Rückblenden. Traumbilder. Hin und Her. Ein Wechselspiel zwischen Zeiten und Erinnerungen, zwischen Erlebtem und Ausgedachten. Das Ausgedachte legt den Mantel um unterdrückte Wahrheiten, die so tief sitzen in einem oder in ihrem selbst. Das spürt sie und danach sucht sie. Amalia oder Delia. Auch hier unterdrückt sie Buchstaben, bekennt sich nicht zu ihrer Identität, so lange sie nicht diesen Abgrund für sich aufgedeckt hat. Diese Figur ist so vielschichtig wie diese Schauspielerin hergibt und das ist eine ganze Menge. Es ist freilich auch ein Film über die italienische Landschaft und Urbanität in Neapel, vor allem eine Elegie auf die Schönheit der Frau und die Inakzeptanz sowie Borniertheit der Männer. Machohafte Strukturen sind so lächerlich und so wirken sie auch. Die Pädophilie wird nur dezent angeschnitten, nicht ausgestellt und das macht sie so real. Nimm ihn in den Mund, Kleine! Das kann jeder sagen und das kann jeder machen. Die Kinder wissen natürlich nicht damit umzugehen.
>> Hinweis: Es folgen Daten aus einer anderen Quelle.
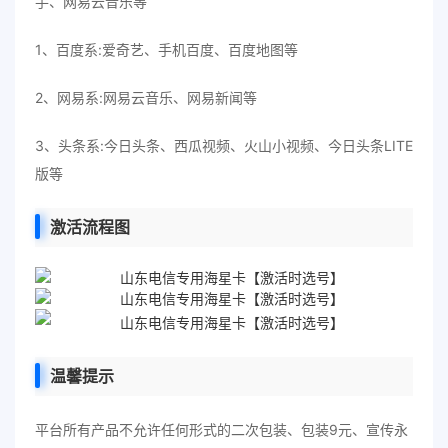
手、网易云音乐等
1、百度系:爱奇艺、手机百度、百度地图等
2、网易系:网易云音乐、网易新闻等
3、头条系:今日头条、西瓜视频、火山小视频、今日头条LITE
版等
激活流程图
温馨提示
平台所有产品不允许任何形式的二次包装、包装9元、宣传永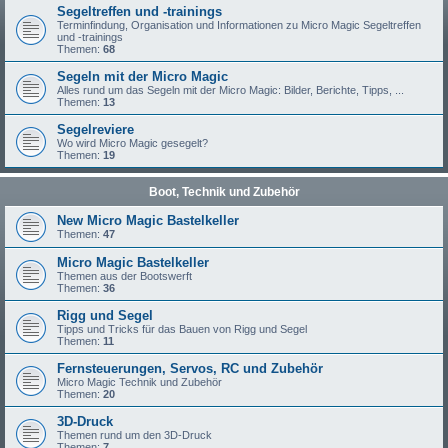
Segeltreffen und -trainings
Terminfindung, Organisation und Informationen zu Micro Magic Segeltreffen
und -trainings
Themen:
68
Segeln mit der Micro Magic
Alles rund um das Segeln mit der Micro Magic: Bilder, Berichte, Tipps, ...
Themen:
13
Segelreviere
Wo wird Micro Magic gesegelt?
Themen:
19
Boot, Technik und Zubehör
New Micro Magic Bastelkeller
Themen:
47
Micro Magic Bastelkeller
Themen aus der Bootswerft
Themen:
36
Rigg und Segel
Tipps und Tricks für das Bauen von Rigg und Segel
Themen:
11
Fernsteuerungen, Servos, RC und Zubehör
Micro Magic Technik und Zubehör
Themen:
20
3D-Druck
Themen rund um den 3D-Druck
Themen:
7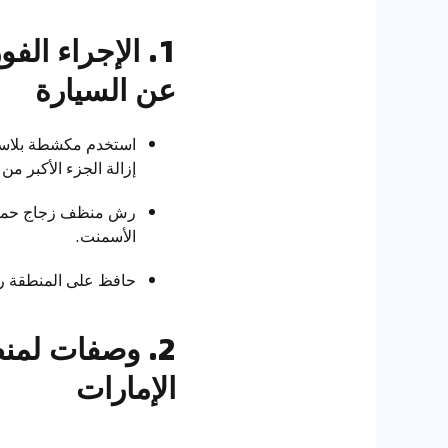
1. الإجراء ال
عن السيارة
إزالة الجزء الأكبر 
الأسمنت.
حافظ على المنطقة ر
2. وصفات لمن
الإمارات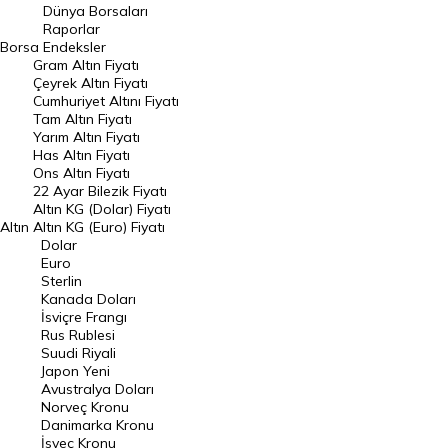
Geçmiş Kapanışlar
Dünya Borsaları
Raporlar
Dünya Borsaları
Borsa
Endeksler
Gram Altın Fiyatı
Raporlar
Çeyrek Altın Fiyatı
Endeksler
Cumhuriyet Altını Fiyatı
Tam Altın Fiyatı
Yarım Altın Fiyatı
DÖVİZ
Has Altın Fiyatı
Ons Altın Fiyatı
Döviz Kuru
22 Ayar Bilezik Fiyatı
Dolar Kuru
Altın KG (Dolar) Fiyatı
Altın
Altın KG (Euro) Fiyatı
Euro Kuru
Dolar
Euro
Pound Kuru
Sterlin
Kanada Doları
Frank Kuru
İsviçre Frangı
Riyal Kuru
Rus Rublesi
Suudi Riyali
Avustralya Doları
Japon Yeni
Avustralya Doları
Danimarka Kronu Kuru
Norveç Kronu
Danimarka Kronu
Kanada Doları Kuru
İsveç Kronu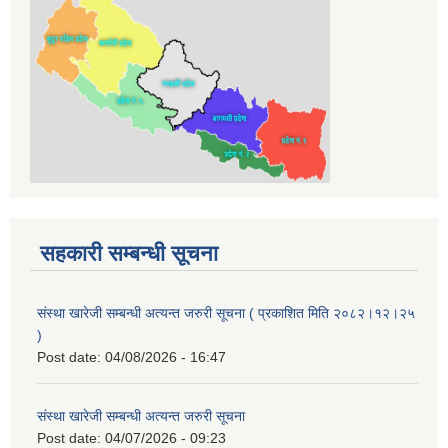
सहकारी सम्बन्धी सूचना
संस्था खारेजी सम्बन्धी अत्यन्त जरुरी सूचना ( प्रकाशित मिति २०८२।१२।२५
)
Post date:
04/08/2026 - 16:47
संस्था खारेजी सम्बन्धी अत्यन्त जरुरी सूचना
Post date:
04/07/2026 - 09:23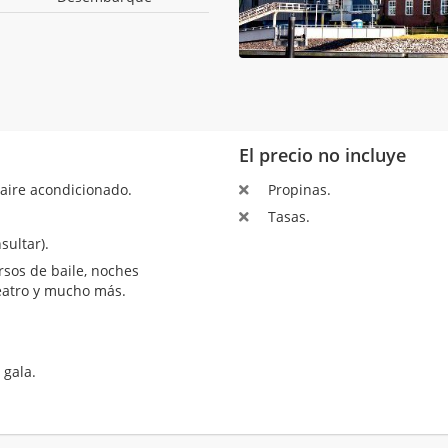
El precio no incluye
aire acondicionado.
Propinas.
Tasas.
sultar).
sos de baile, noches
teatro y mucho más.
 gala.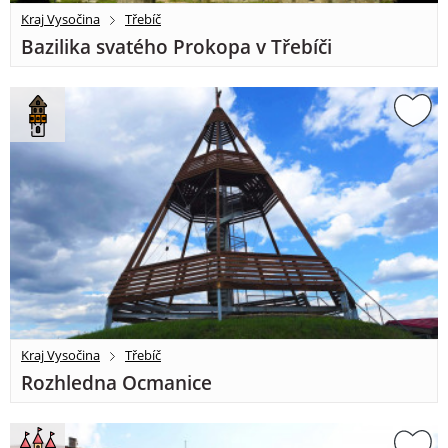
Kraj Vysočina
Třebíč
Bazilika svatého Prokopa v Třebíči
Kraj Vysočina
Třebíč
Rozhledna Ocmanice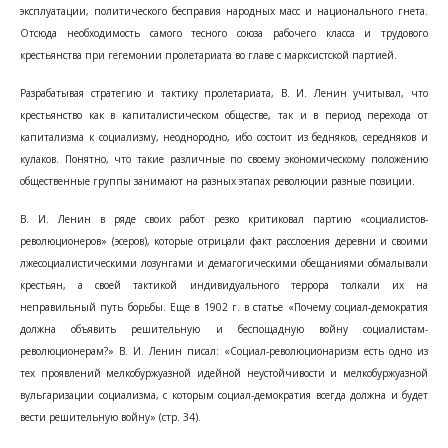
эксплуатации, политического бесправия народных масс и национального гнета.
Отсюда необходимость самого тесного союза рабочего класса и трудового
крестьянства при гегемонии пролетариата во главе с марксистской партией.
Разрабатывая стратегию и тактику пролетариата, В. И. Ленин учитывал, что
крестьянство как в капиталистическом обществе, так и в период перехода от
капитализма к социализму, неоднородно, ибо состоит из бедняков, середняков и
кулаков. Понятно, что такие различные по своему экономическому положению
общественные группы занимают на разных этапах революции разные позиции.
В. И. Ленин в ряде своих работ резко критиковал партию «социалистов-
революционеров» (эсеров), которые отрицали факт расслоения деревни и своими
лжесоциалистическими лозунгами и демагогическими обещаниями обмалывали
крестьян, а своей тактикой индивидуального террора толкали их на
неправильный путь борьбы. Еще в 1902 г. в статье «Почему социал-демократия
должна объявить решительную и беспощадную войну социалистам-
революционерам?» В. И. Ленин писал: «Социал-революционаризм есть одно из
тех проявлений мелкобуржуазной идейной неустойчивости и мелкобуржуазной
вульгаризации социализма, с которым социал-демократия всегда должна и будет
вести решительную войну» (стр. 34).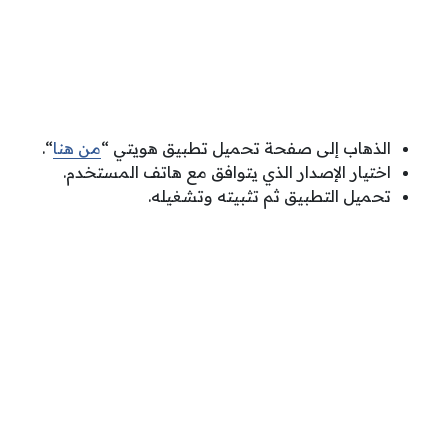
الذهاب إلى صفحة تحميل تطبيق هويتي “
من هنا
“.
اختيار الإصدار الذي يتوافق مع هاتف المستخدم.
تحميل التطبيق ثم تثبيته وتشغيله.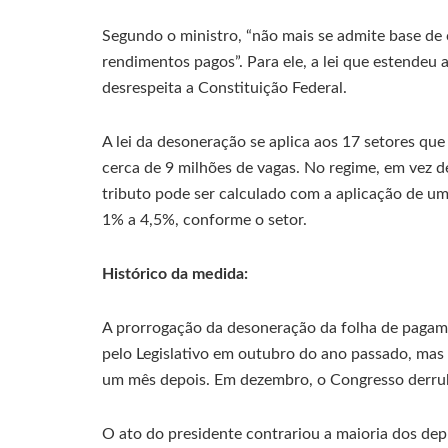
Segundo o ministro, “não mais se admite base de c
rendimentos pagos”. Para ele, a lei que estendeu
desrespeita a Constituição Federal.
A lei da desoneração se aplica aos 17 setores qu
cerca de 9 milhões de vagas. No regime, em vez d
tributo pode ser calculado com a aplicação de um
1% a 4,5%, conforme o setor.
Histórico da medida:
A prorrogação da desoneração da folha de pagam
pelo Legislativo em outubro do ano passado, mas 
um mês depois. Em dezembro, o Congresso derrub
O ato do presidente contrariou a maioria dos de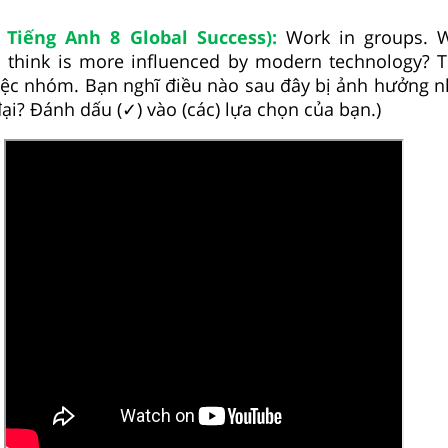
 Tiếng Anh 8 Global Success):
Work in groups. W
u think is more influenced by modern technology? T
việc nhóm. Bạn nghĩ điều nào sau đây bị ảnh hưởng n
ại? Đánh dấu (✓) vào (các) lựa chọn của bạn.)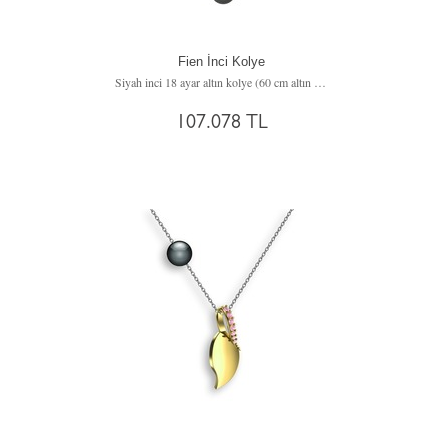
Fien İnci Kolye
Siyah inci 18 ayar altın kolye (60 cm altın rolo zincir)
107.078 TL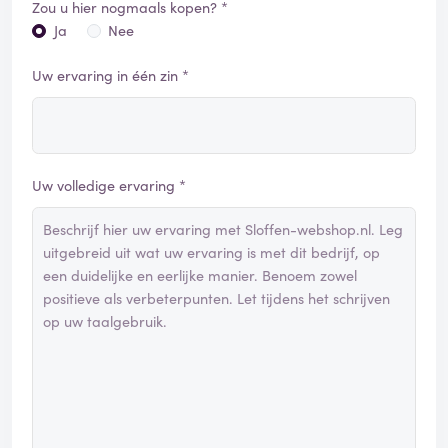
Zou u hier nogmaals kopen? *
Ja
Nee
Uw ervaring in één zin *
Uw volledige ervaring *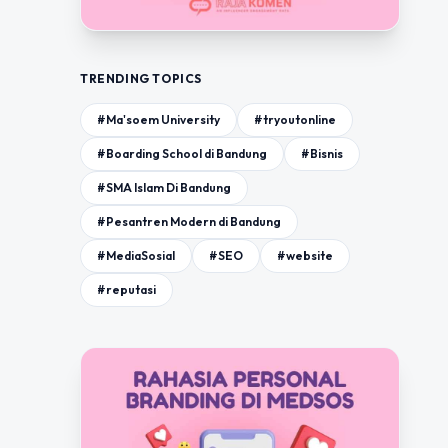
TRENDING TOPICS
#Ma'soem University
#tryoutonline
#Boarding School di Bandung
#Bisnis
#SMA Islam Di Bandung
#Pesantren Modern di Bandung
#MediaSosial
#SEO
#website
#reputasi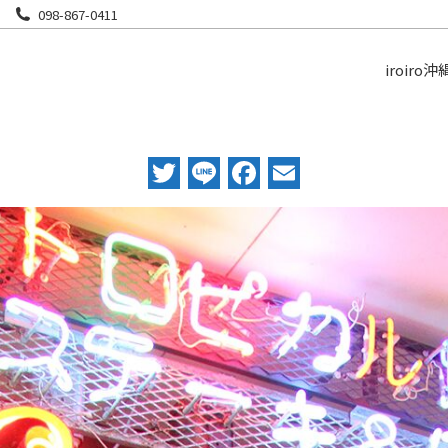
098-867-0411
iroiro沖
Twitter
Line
Facebook
Email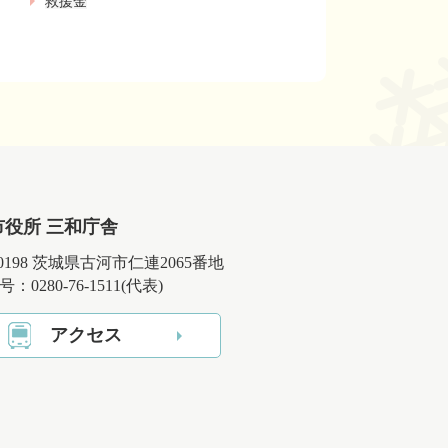
救援金
市役所 三和庁舎
-0198 茨城県古河市仁連2065番地
：0280-76-1511(代表)
アクセス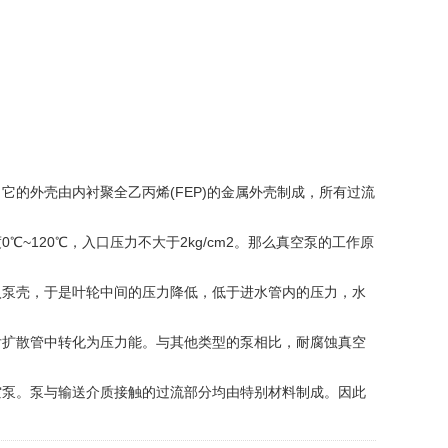
外壳由内衬聚全乙丙烯(FEP)的金属外壳制成，所有过流
20℃，入口压力不大于2kg/cm2。那么真空泵的工作原
泵壳，于是叶轮中间的压力降低，低于进水管内的压力，水
扩散管中转化为压力能。与其他类型的泵相比，耐腐蚀真空
泵。泵与输送介质接触的过流部分均由特别材料制成。因此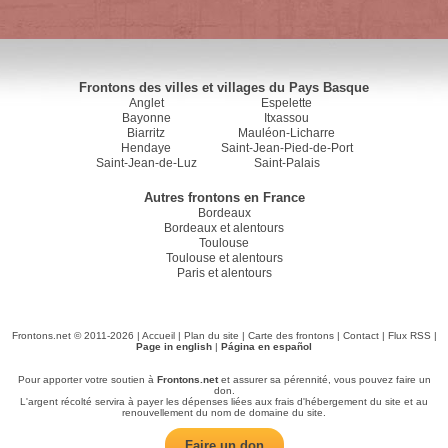
Frontons des villes et villages du Pays Basque
Anglet
Espelette
Bayonne
Itxassou
Biarritz
Mauléon-Licharre
Hendaye
Saint-Jean-Pied-de-Port
Saint-Jean-de-Luz
Saint-Palais
Autres frontons en France
Bordeaux
Bordeaux et alentours
Toulouse
Toulouse et alentours
Paris et alentours
Frontons.net © 2011-2026 |
Accueil
|
Plan du site
|
Carte des frontons
|
Contact
|
Flux RSS
|
Page in english
|
Página en español
Pour apporter votre soutien à
Frontons.net
et assurer sa pérennité, vous pouvez faire un
don.
L'argent récolté servira à payer les dépenses liées aux frais d'hébergement du site et au
renouvellement du nom de domaine du site.
Faire un don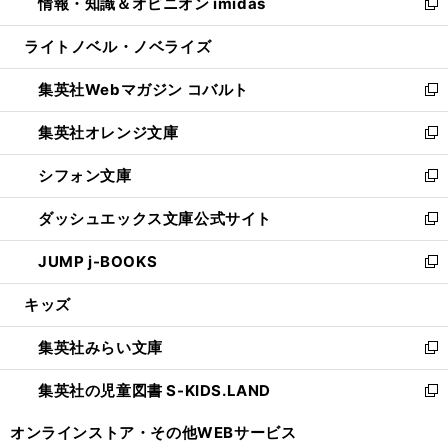
情報・知識＆オピニオン imidas
く
で
ド
ィ
い
新
開
ウ
ン
ウ
し
ライトノベル・ノベライズ
く
で
ド
ィ
い
開
ウ
ン
ウ
集英社Webマガジン コバルト
く
で
ド
ィ
新
開
ウ
ン
し
集英社オレンジ文庫
く
で
ド
い
新
開
ウ
ウ
し
シフォン文庫
く
で
ィ
い
新
開
ン
ウ
し
ダッシュエックス文庫公式サイト
く
ド
ィ
い
新
ウ
ン
ウ
し
JUMP j-BOOKS
で
ド
ィ
い
新
開
ウ
ン
ウ
し
キッズ
く
で
ド
ィ
い
開
ウ
ン
ウ
集英社みらい文庫
く
で
ド
ィ
新
開
ウ
ン
し
集英社の児童図書 S-KIDS.LAND
く
で
ド
い
新
開
ウ
ウ
し
オンラインストア・
その他WEBサービス
く
で
ィ
い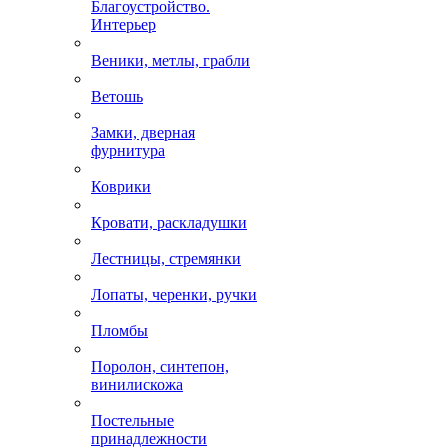
Благоустройство.
Интерьер
Веники, метлы, грабли
Ветошь
Замки, дверная
фурнитура
Коврики
Кровати, раскладушки
Лестницы, стремянки
Лопаты, черенки, ручки
Пломбы
Поролон, синтепон,
винилискожа
Постельные
принадлежности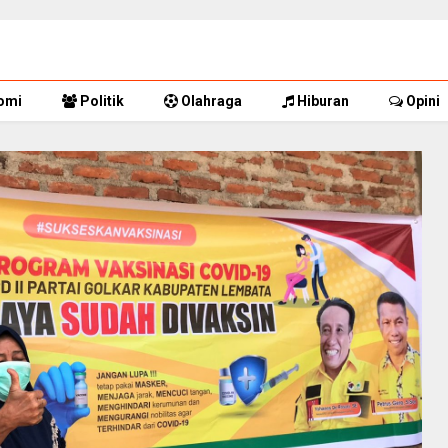
omi
Politik
Olahraga
Hiburan
Opini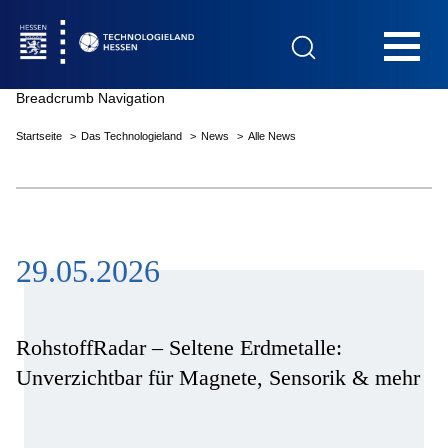
Hauptnavigation
Breadcrumb Navigation
Startseite
Das Technologieland
News
Alle News
Startseite
29.05.2026
Das Technologieland
Innovationsfelder
RohstoffRadar – Seltene Erdmetalle:
Unverzichtbar für Magnete, Sensorik & mehr
Beratung & Förderung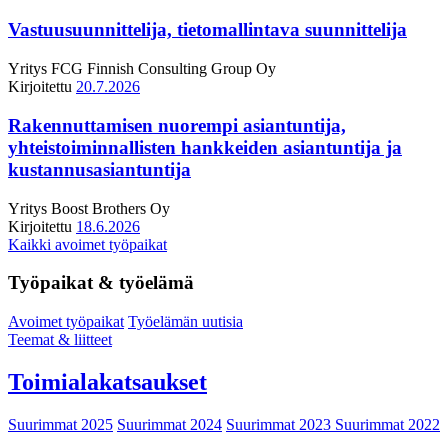
Vastuusuunnittelija, tietomallintava suunnittelija
Yritys
FCG Finnish Consulting Group Oy
Kirjoitettu
20.7.2026
Rakennuttamisen nuorempi asiantuntija,
yhteistoiminnallisten hankkeiden asiantuntija ja
kustannusasiantuntija
Yritys
Boost Brothers Oy
Kirjoitettu
18.6.2026
Kaikki avoimet työpaikat
Työpaikat & työelämä
Avoimet työpaikat
Työelämän uutisia
Teemat & liitteet
Toimialakatsaukset
Suurimmat 2025
Suurimmat 2024
Suurimmat 2023
Suurimmat 2022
Das eigentliche Thema ist jedoch der falsche – also sicher unbewusst falsche Umgang damit, weil man sich in nicht intakten Beziehungen befindet. Das zeichnet Martone wunderbar. Delia spielt diesen Zwiespalt völlig unprätentiös, völlig abseits jeden Klischees. (T.O.)

Quellen und Verweise: 

L‘amore molesto, Regie: Mario Martone, 35mm, Lausanne: Cinémathèque suisse 14.04.2012; (Orig. IT 1995).